Histological sections of terminal ileal tissues were deparaffinized in xylene and graded in water using different concentrations of ethanol ranging from 100 to 50%. The sections were blocked with 5% bovine serum albumin for 1 h at room temperature and incubated with primary antibodies (1:100 dilution) against iNOS (ab178945, Abcam, Shanghai, China), CD86 (SAB5700710, Sigma-Aldrich, Shanghai, China), Arg-1 (SAB5700762, Sigma-Aldrich, Shanghai, China), CD206 (ab64693, Abcam, Shanghai, China), and Nrf2 (SAB4501984, Sigma-Aldrich, Shanghai, China) overnight at 4 °C. For co-immunostaining, two primary antibodies from distinct species were incubated with the sections. The sections were washed with PBS and incubated with tetramethylrhodamine-5-(and 6)-isothiocyanate (46950, Sigma-Aldrich, Shanghai, China) conjugated secondary antibodies (1:200 dilution) for 1 h at room temperature.
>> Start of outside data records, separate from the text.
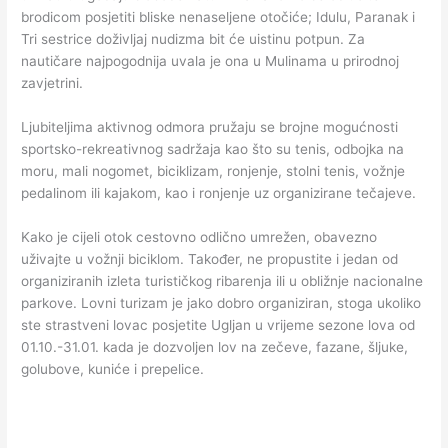
brodicom posjetiti bliske nenaseljene otočiće; Idulu, Paranak i
Tri sestrice doživljaj nudizma bit će uistinu potpun. Za
nautičare najpogodnija uvala je ona u Mulinama u prirodnoj
zavjetrini.
Ljubiteljima aktivnog odmora pružaju se brojne mogućnosti
sportsko-rekreativnog sadržaja kao što su tenis, odbojka na
moru, mali nogomet, biciklizam, ronjenje, stolni tenis, vožnje
pedalinom ili kajakom, kao i ronjenje uz organizirane tečajeve.
Kako je cijeli otok cestovno odlično umrežen, obavezno
uživajte u vožnji biciklom. Također, ne propustite i jedan od
organiziranih izleta turističkog ribarenja ili u obližnje nacionalne
parkove. Lovni turizam je jako dobro organiziran, stoga ukoliko
ste strastveni lovac posjetite Ugljan u vrijeme sezone lova od
01.10.-31.01. kada je dozvoljen lov na zečeve, fazane, šljuke,
golubove, kuniće i prepelice.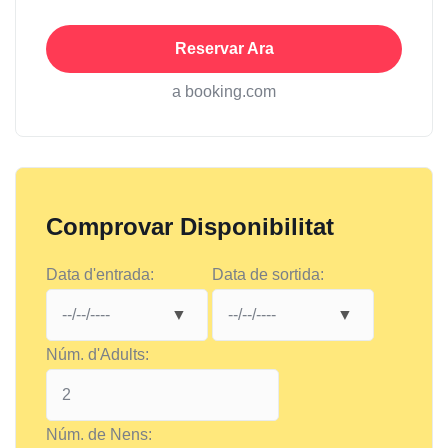
Reservar Ara
a booking.com
Comprovar Disponibilitat
Data d'entrada:
Data de sortida:
Núm. d'Adults:
Núm. de Nens: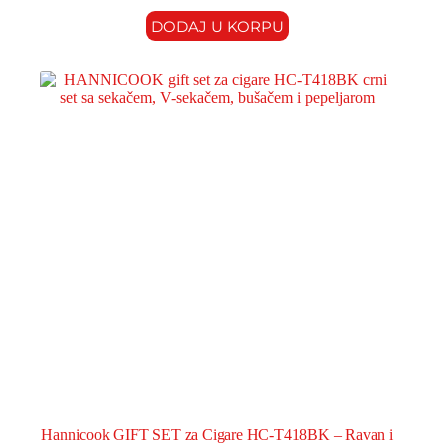
DODAJ U KORPU
Hannicook GIFT SET za Cigare HC-T418BK – Ravan i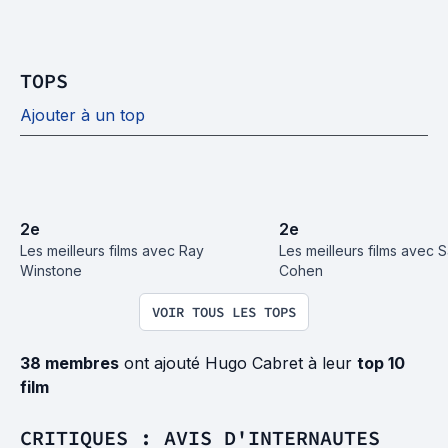
TOPS
Ajouter à un top
2
e
2
e
Les meilleurs films avec Ray 
Les meilleurs films avec 
Winstone
Cohen
VOIR TOUS LES TOPS
38 membres
ont ajouté Hugo Cabret à leur
top 10
film
CRITIQUES : AVIS D'INTERNAUTES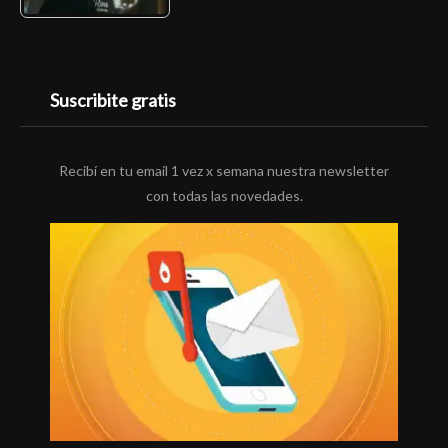
Suscribite gratis
Recibí en tu email 1 vez x semana nuestra newsletter
con todas las novedades.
Nuclei were labeled by incubation with 4′,6-diamidino-2-phenylindole (32670, Sigma-Aldrich, Shanghai, China), and fluorescence images of randomly selected fields were observed under a fluorescence microscope, and the photographs were obtained using an Olympus CKX41 camera (Olympus Company, Japan).
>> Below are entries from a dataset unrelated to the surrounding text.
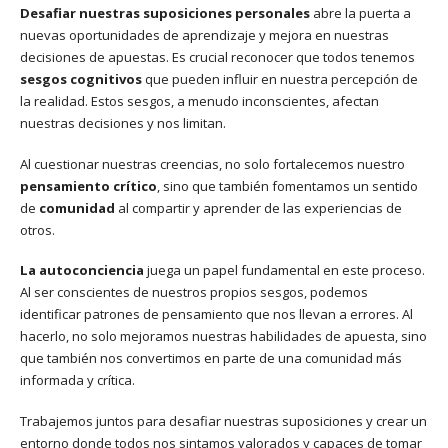
Desafiar nuestras suposiciones personales
abre la puerta a
nuevas oportunidades de aprendizaje y mejora en nuestras
decisiones de apuestas. Es crucial reconocer que todos tenemos
sesgos cognitivos
que pueden influir en nuestra percepción de
la realidad. Estos sesgos, a menudo inconscientes, afectan
nuestras decisiones y nos limitan.
Al cuestionar nuestras creencias, no solo fortalecemos nuestro
pensamiento crítico
, sino que también fomentamos un sentido
de
comunidad
al compartir y aprender de las experiencias de
otros.
La autoconciencia
juega un papel fundamental en este proceso.
Al ser conscientes de nuestros propios sesgos, podemos
identificar patrones de pensamiento que nos llevan a errores. Al
hacerlo, no solo mejoramos nuestras habilidades de apuesta, sino
que también nos convertimos en parte de una comunidad más
informada y crítica.
Trabajemos juntos para desafiar nuestras suposiciones y crear un
entorno donde todos nos sintamos valorados y capaces de tomar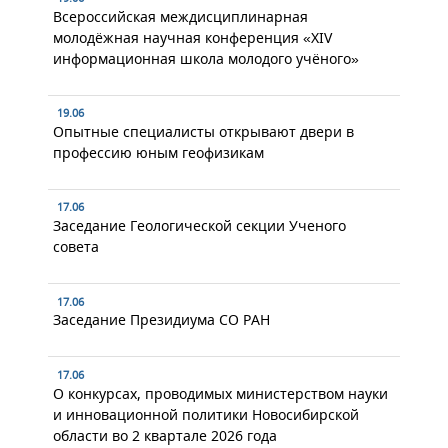
Всероссийская междисциплинарная
молодёжная научная конференция «XIV
информационная школа молодого учёного»
19.06
Опытные специалисты открывают двери в
профессию юным геофизикам
17.06
Заседание Геологической секции Ученого
совета
17.06
Заседание Президиума СО РАН
17.06
О конкурсах, проводимых министерством науки
и инновационной политики Новосибирской
области во 2 квартале 2026 года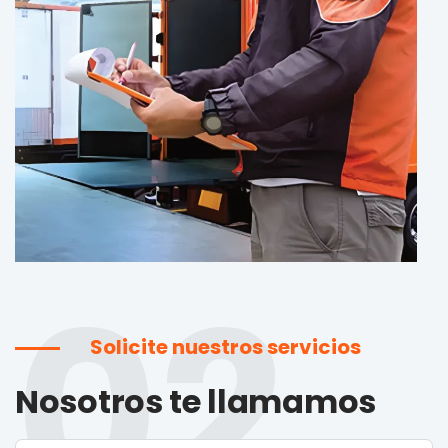
02
Solicite nuestros servicios
Nosotros te llamamos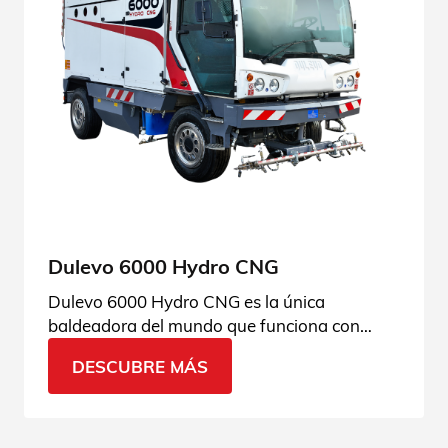
Dulevo 6000 Hydro CNG
Dulevo 6000 Hydro CNG es la única
baldeadora del mundo que funciona con
metano, diseñada para limpiar y desinfectar
DESCUBRE MÁS
espacios urbanos. Consulta todas sus
aplicaciones.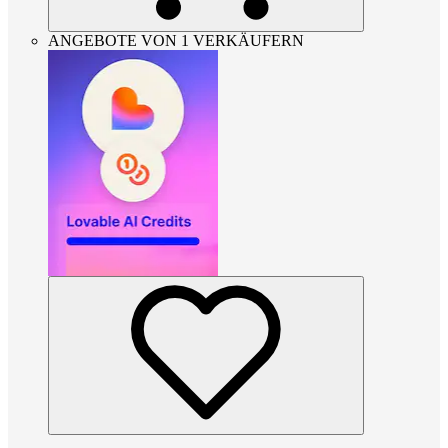
ANGEBOTE VON 1 VERKÄUFERN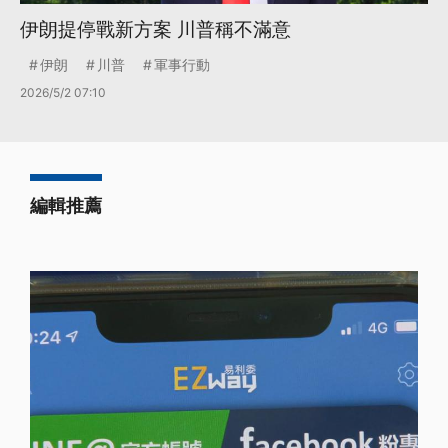
伊朗提停戰新方案 川普稱不滿意
伊朗
川普
軍事行動
2026/5/2 07:10
編輯推薦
Measurement of antioxidants and peroxides activities

Terminal ileal tissue was weighed, homogenized, and centrifuged. The GPx and GR activities were measured by calculating the consumption of NADPH as a cofactor for the reduction of GSSG to GSH. The GST activity was measured using 1-chloro-2,4-dinitrobenzene (1.02427, Sigma-Aldrich, Shanghai, China) as the substrate. The T-SH activity was determined by Ellman’s reaction using 5,5’-dithio-bis-2-nitrobenzoic acid (D8130, Sigma-Aldrich, Shanghai, China). MDA content was measured using thiobarbituric acid reactive substances, and ROS levels were measured using an Oxiselect In Vitro ROS Assay Kit (STA-347-T, Cell Biolabs, San Diego, USA).

Statistical analysis

All data were recorded in Excel 2019, and IBM SPSS (version 21.0) was used for statistical analysis. Graphs were generated using the GraphPad Prism 8 software. Normality and homogeneity of variances were assessed for all key data sets using Shapiro–Wilk and Levene’s tests, respectively. The measured values that followed a normal distribution are expressed as mean ± standard deviation (SD). Statistical significance was determined by one-way ANOVA with Student–Newman–Keuls and Mann–Whitney rank-sum tests. P < 0.01 was regarded as a statistically significant difference.